Motivation and Background

Vision-Language-Action (VLA) models have gained traction as generalist policies for robotic manipulation, integrating visual perception, language grounding, and action prediction within large-scale multimodal backbones. While state-of-the-art VLA architectures--e.g., RT-2, OpenVLA, and CogACT--achieve robust performance on complex tasks, their closed-loop deployment is constrained by significant computational burdens. Typically, the inference pipeline must process high-dimensional visual observations and language instructions at each timestep via deep vision-language encoders, resulting in undesirable latency and reduced control frequencies in dynamic environments.
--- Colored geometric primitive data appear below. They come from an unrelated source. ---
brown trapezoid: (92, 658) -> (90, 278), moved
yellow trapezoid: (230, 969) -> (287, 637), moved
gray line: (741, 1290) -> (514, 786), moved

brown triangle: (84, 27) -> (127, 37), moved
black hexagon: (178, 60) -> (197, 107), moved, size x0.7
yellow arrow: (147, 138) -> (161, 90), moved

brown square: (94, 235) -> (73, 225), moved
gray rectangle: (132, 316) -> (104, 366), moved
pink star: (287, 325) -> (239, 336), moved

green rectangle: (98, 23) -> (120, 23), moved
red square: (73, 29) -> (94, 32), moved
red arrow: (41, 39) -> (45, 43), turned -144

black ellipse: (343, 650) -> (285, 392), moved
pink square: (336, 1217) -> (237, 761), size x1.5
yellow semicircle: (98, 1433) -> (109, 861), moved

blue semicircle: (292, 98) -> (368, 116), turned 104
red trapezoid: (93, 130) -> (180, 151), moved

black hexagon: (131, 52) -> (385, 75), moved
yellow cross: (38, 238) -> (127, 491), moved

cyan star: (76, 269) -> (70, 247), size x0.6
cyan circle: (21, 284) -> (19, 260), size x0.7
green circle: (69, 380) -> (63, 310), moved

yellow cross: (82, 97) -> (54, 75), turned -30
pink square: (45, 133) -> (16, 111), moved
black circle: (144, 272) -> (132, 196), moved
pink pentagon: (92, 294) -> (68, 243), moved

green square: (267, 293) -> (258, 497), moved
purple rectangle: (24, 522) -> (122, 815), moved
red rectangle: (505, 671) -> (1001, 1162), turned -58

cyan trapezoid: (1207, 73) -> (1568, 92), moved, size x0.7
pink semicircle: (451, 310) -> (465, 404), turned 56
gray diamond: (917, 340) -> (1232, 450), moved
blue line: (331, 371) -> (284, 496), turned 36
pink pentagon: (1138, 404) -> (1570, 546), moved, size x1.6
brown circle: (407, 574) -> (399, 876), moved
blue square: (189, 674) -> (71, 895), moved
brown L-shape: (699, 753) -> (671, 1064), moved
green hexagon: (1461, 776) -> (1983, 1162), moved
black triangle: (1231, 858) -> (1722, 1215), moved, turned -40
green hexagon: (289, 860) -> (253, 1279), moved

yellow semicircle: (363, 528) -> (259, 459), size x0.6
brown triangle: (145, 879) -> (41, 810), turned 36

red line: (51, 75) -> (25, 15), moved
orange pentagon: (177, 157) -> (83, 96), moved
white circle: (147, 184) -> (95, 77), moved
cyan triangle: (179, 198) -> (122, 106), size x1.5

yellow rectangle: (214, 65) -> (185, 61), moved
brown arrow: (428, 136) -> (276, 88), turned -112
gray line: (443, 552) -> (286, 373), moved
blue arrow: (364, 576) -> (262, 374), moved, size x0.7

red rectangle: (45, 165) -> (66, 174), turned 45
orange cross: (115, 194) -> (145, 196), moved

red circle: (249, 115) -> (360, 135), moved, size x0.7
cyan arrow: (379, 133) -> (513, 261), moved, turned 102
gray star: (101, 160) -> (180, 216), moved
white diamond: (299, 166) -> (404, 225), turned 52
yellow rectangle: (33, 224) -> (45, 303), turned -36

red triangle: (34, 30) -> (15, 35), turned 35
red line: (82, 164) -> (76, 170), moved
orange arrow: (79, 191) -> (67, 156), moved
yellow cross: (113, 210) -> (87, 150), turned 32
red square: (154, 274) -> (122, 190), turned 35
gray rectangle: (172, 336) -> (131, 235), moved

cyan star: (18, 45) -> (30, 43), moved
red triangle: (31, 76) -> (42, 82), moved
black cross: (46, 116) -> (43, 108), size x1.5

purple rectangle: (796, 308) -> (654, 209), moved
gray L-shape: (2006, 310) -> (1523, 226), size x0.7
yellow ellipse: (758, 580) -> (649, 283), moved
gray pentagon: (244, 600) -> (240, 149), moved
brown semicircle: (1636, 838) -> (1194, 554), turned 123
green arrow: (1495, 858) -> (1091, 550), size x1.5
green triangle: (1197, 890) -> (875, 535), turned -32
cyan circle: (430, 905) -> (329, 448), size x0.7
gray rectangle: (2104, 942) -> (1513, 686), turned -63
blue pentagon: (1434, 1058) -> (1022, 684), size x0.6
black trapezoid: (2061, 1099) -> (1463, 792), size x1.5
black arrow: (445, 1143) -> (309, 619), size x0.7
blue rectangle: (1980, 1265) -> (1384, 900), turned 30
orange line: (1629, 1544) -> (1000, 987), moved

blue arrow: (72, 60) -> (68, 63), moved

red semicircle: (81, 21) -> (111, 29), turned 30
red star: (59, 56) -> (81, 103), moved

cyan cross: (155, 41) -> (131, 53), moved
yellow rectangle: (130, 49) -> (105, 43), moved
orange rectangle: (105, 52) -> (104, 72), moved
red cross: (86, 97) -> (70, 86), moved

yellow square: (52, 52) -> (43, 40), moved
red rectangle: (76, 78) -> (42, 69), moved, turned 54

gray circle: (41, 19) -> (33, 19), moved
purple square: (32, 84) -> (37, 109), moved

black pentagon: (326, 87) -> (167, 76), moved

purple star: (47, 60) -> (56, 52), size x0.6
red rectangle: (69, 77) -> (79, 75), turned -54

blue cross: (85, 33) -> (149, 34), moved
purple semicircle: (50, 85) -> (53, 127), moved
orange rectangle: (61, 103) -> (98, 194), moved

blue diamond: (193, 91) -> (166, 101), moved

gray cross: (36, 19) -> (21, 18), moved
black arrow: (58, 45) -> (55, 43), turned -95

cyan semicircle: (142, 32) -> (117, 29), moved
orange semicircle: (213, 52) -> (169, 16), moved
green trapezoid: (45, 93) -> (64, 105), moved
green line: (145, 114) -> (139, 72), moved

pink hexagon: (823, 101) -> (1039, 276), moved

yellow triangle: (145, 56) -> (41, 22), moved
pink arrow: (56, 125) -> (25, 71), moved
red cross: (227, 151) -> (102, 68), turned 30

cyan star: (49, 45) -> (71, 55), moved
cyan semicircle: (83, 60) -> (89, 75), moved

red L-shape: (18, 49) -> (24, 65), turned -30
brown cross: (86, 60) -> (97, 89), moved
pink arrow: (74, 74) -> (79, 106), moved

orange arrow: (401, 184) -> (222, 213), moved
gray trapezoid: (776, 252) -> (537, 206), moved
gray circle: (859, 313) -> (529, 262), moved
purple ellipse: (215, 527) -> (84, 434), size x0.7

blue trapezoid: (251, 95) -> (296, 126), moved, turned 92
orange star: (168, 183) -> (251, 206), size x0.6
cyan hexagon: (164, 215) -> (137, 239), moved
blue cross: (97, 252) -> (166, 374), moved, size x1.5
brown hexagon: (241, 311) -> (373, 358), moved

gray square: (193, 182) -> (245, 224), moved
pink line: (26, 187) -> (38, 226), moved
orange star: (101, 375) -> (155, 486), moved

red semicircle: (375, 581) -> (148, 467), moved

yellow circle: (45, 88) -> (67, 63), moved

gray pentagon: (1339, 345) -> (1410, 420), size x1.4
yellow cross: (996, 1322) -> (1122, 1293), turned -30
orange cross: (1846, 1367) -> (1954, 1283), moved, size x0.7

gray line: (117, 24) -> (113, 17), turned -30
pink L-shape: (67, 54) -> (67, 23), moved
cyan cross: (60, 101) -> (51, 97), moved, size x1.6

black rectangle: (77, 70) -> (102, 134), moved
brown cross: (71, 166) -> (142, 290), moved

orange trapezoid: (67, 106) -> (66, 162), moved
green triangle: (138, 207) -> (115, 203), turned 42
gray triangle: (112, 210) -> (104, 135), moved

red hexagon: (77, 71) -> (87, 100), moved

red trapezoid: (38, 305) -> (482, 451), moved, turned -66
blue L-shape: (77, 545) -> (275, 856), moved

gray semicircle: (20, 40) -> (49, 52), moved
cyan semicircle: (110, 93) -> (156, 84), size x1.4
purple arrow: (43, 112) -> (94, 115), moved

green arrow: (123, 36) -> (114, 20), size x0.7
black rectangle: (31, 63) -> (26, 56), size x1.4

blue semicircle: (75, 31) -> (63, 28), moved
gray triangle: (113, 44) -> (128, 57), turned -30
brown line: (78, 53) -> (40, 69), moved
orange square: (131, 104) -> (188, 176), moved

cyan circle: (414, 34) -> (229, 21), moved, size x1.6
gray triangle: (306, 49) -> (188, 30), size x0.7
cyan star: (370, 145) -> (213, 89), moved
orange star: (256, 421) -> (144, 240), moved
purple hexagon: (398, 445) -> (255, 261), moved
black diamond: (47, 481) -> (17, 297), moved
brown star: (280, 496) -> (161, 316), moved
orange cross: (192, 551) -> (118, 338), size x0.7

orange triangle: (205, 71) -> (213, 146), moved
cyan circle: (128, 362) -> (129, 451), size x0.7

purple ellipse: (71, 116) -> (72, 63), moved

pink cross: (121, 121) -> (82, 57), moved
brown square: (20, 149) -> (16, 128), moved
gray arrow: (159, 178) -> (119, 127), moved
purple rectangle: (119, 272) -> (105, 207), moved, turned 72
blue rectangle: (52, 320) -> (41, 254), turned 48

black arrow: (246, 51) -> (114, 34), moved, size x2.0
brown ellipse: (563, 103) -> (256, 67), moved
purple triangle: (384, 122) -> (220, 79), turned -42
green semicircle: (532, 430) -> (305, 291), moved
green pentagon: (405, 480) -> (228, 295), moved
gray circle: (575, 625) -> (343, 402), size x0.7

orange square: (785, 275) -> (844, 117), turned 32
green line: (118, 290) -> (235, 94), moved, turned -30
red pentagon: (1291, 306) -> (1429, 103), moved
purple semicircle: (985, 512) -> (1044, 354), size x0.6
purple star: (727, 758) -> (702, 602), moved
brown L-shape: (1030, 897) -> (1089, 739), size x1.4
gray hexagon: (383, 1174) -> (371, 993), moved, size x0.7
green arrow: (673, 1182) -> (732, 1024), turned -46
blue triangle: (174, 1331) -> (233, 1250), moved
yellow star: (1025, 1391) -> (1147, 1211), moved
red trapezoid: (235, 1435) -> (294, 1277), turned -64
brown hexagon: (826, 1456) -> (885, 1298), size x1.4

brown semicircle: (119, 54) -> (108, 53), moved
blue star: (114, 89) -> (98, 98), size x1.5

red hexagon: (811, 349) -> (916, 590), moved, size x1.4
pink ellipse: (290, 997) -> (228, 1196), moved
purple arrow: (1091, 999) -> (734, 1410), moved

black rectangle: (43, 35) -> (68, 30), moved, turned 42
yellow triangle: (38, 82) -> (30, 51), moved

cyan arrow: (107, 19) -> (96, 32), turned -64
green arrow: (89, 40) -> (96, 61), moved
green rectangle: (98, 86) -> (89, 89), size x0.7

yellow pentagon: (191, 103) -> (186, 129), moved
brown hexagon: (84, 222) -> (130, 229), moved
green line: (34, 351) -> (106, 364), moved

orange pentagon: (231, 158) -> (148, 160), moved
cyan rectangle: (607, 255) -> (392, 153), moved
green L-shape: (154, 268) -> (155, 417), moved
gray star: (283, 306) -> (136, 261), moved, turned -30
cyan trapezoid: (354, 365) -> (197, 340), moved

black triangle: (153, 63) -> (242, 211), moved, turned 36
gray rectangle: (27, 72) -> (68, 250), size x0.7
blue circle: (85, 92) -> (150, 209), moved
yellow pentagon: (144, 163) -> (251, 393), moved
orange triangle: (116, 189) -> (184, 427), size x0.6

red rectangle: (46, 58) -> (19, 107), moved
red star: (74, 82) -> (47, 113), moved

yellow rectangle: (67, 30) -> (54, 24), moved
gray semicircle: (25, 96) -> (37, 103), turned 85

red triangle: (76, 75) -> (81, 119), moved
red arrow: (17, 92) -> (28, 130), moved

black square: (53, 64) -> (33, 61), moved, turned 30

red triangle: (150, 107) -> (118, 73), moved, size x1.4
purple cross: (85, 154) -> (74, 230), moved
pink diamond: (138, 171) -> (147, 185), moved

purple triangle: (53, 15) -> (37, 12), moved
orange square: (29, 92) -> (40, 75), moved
Existing works addressing VLA efficiency undertake static model compression (pruning, quantization), dynamic routing (token pruning, layer skipping), or temporal reuse (caching cognition vectors). However, these approaches primarily draw cues from visual complexity and static heuristics, overlooking the decisive influence of action context on computation demand. This divergence results in strategies that may prune resource use aggressively during visually complex but manipulation-irrelevant phases and under-provision reasoning capacity during visually trivial yet interaction-critical stages.

AC²-VLA: Methodology

AC²-VLA introduces an action-context-aware, unified adaptive computation paradigm for VLA models. The principal contribution is an action-prior router, which predicts and coordinates cache reuse, token selection, and layer execution gates jointly according to the history of actions, the visual scene, and the current language instruction. Unlike existing methods that independently apply efficiency mechanisms, AC²-VLA leverages the robot's ongoing manipulation context for inference-time routing across the temporal (cognition reuse), spatial (token pruning), and depth (layer skipping) axes.

Figure 1: AC²-VLA's unified, action-context-aware computation gates outperform conventional approaches by integrating cache reuse, token pruning, and layer skipping through joint action-aware mechanisms.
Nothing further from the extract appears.